Where to start? OK, there’s the obvious: the antebellum homes and Friendship Cemetery. Then what? The Rosenzweig Arts Center? The WPA mural in the downtown post office? The Pruitt photos in the local history room at the library?
Maybe local historian Rufus Ward would be willing to introduce them to early settler and tavern-keeper Spirus Roach, the four women responsible for Memorial Day or any number of steamboat captains.
And, then there’s this, an audio-driving tour.
Cue the tape, please …
That voice: lilting, high-pitched, with a hint of a drawl — words drawn out for effect. It’s Tennessee Williams reading from his play “Cat on a Hot Tin Roof.” Thomas Lanier Williams’ first home was the building that serves as our town’s welcome center.
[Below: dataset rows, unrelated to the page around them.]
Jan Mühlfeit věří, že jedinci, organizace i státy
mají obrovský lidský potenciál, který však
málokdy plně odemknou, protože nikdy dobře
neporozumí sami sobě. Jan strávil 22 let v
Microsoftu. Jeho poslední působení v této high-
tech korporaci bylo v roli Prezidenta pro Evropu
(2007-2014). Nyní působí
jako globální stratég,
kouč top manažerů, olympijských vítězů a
He wasn’t long here before his grandfather, an Episcopal priest with whom the family lived, moved to Clarksdale. By age 8, Tom was living in St. Louis.
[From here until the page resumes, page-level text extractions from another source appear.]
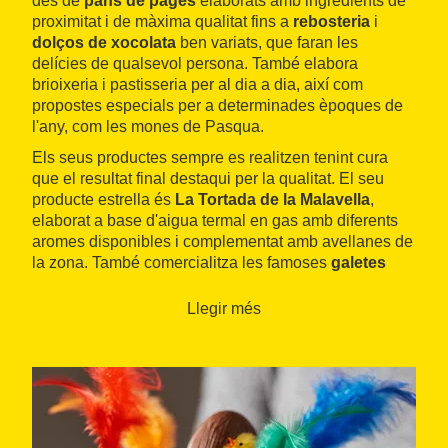
des de
pans de pagès
elaborats amb ingredients de
proximitat i de màxima qualitat fins a
rebosteria
i
dolços de xocolata
ben variats, que faran les
delícies de qualsevol persona. També elabora
brioixeria i pastisseria per al dia a dia, així com
propostes especials per a determinades èpoques de
l'any, com les mones de Pasqua.
Els seus productes sempre es realitzen tenint cura
que el resultat final destaqui per la qualitat. El seu
producte estrella és
La Tortada de la Malavella
,
elaborat a base d'aigua termal en gas amb diferents
aromes disponibles i complementat amb avellanes de
la zona. També comercialitza les famoses
galetes
Vichy
, un clàssic de la localitat que rememoren els
orígens del
balneari Vichy Catalan
i de la tradició de
Llegir més
les aigües termals.
Aquest establiment forma part de l'itinerari
gastronòmic
La Ruta + dolça de la Selva
, que inclou
diferents pastisseries de la comarca.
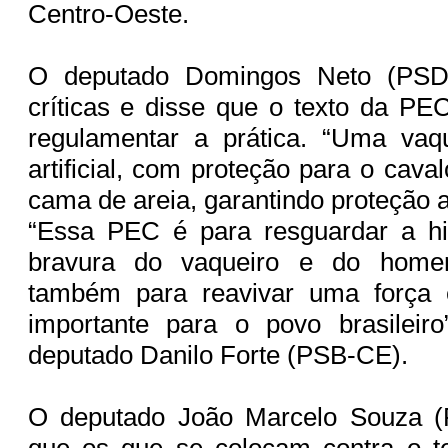
Centro-Oeste.
O deputado Domingos Neto (PSD
críticas e disse que o texto da P
regulamentar a prática. “Uma va
artificial, com proteção para o cav
cama de areia, garantindo proteção a
“Essa PEC é para resguardar a his
bravura do vaqueiro e do home
também para reavivar uma força 
importante para o povo brasileiro
deputado Danilo Forte (PSB-CE).
O deputado João Marcelo Souza 
que os que se colocam contra o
Through his 20s, Williams labored in obscurity as a poet and playwright. When he was 30, he changed his name to Tennessee and four years later “The Glass Menagerie” opened on Broadway to immediate acclaim. The play enjoyed 45 curtain calls on opening night.
“Over a remarkable 15 years, Williams wrote 10 plays that transformed U.S. theatre, securing his place in the pantheon with Eugene O’Neill and Arthur Miller,” wrote Sarah Churchwell in The Guardian.
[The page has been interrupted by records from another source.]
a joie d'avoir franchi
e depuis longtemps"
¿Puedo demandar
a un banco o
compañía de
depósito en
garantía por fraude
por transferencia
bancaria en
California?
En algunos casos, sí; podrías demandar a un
The next voice, a raspy growl, comes courtesy of bluesman Booker T. “Bukka” White as we drive east toward the Sandfield neighborhood on Southside. The song, a blues, is his “Columbus, Mississippi Blues.”
The song begins …
Well, I was fixin’ to cross Tombigbee River on down,
I am fixin’ to cross Tombigbee River goin’ on ‘cross,
Well I’m goin’ to Columbus, baby, I’m goin’ to settle on down.
Well, Columbus, baby, Columbus is my old home
Well I’m goin’ to Columbus, I’m goin’ down to Sandy Land,
You know that’s where they all, old drunkards hang around.
Goin’ down to Columbus, that ain’t but 20 miles from Aberdeen
Well I was over in Columbus down in Sandy Land,
Well I was over in Columbus, down in Sandy Land,
That’s where all the poor peoples go, down where they raisin’ sand.
Play it now! …
Though Aberdeen claims him (White also wrote “Aberdeen, Mississippi Blues”), Bukka White was born on a farm outside Houston. He spent much of his professional life in Memphis where he helped his cousin B.B. King get on his feet professionally.
In 2012, White’s recording of “Fixin’ to Die” was inducted into the Grammy Hall of Fame. He was in good company. Among that year’s inductees were Bruce Springsteen’s “Born in the U.S.A.,” the Rolling Stones’ “Exile on Main Street,” Paul Simon’s “Graceland” and “Anything Goes” by Cole Porter.
After looping through Sandfield, I would push into the CD player “Opening Day with Bob and Red” and head north to Forth Avenue North, the first home of another Lanier, Walter Lanier “Red” Barber, the acclaimed play-by-play baseball announcer.
As it happens, Barber was a distant relative to both the poet Sidney Lanier and Tennessee Williams. And, listening to recordings of Barber calling a Brooklyn Dodgers game (and later the Yankees) is like listening to poetry.
It was said that from 1939 to 1953 when Barber was calling the Dodgers’ games, his clipped Southern drawl wafted from windows and storefronts of Brooklyn to the extent you could walk the streets of that borough during a game and never miss a pitch.
Red developed yet another generation of fans with his Friday radio visits with Bob Edwards on National Public Radio’s Morning Edition, which went on for more than a decade until his death in 1993. Edwards and a handful of baseball notables came to Columbus for the centenary celebration of Barber’s birth in 2008.
After Red’s home we’d shift to a Disney soundtrack, something from Cinderella, Peter Pan or the classical soundtrack from Fantasia, all movies Josh Meador had a hand in creating. A historical marker at the corner of Sixth Avenue North and Ninth Street notes Meador’s childhood home.
After studying at the school of the Art Institute of Chicago, Meador took a job with Disney. There he would become supervisor of special effects. His team won an academy award for “20,000 Leagues Under the Sea.” Meador also directed special effects for Disney’s “Forbidden Planet” and “The Absent-Minded Professor.”
After our drive about, we would take a breather at one of the downtown coffeehouses where as we enjoyed our drinks, Mother Goose would sweep through the front door and give our visitor a welcome as only Mother Goose can do. Unquestionably, there is a lot to see in this place the Choctaw once called Possum Town.
Birney Imes III is the immediate past publisher of The Dispatch.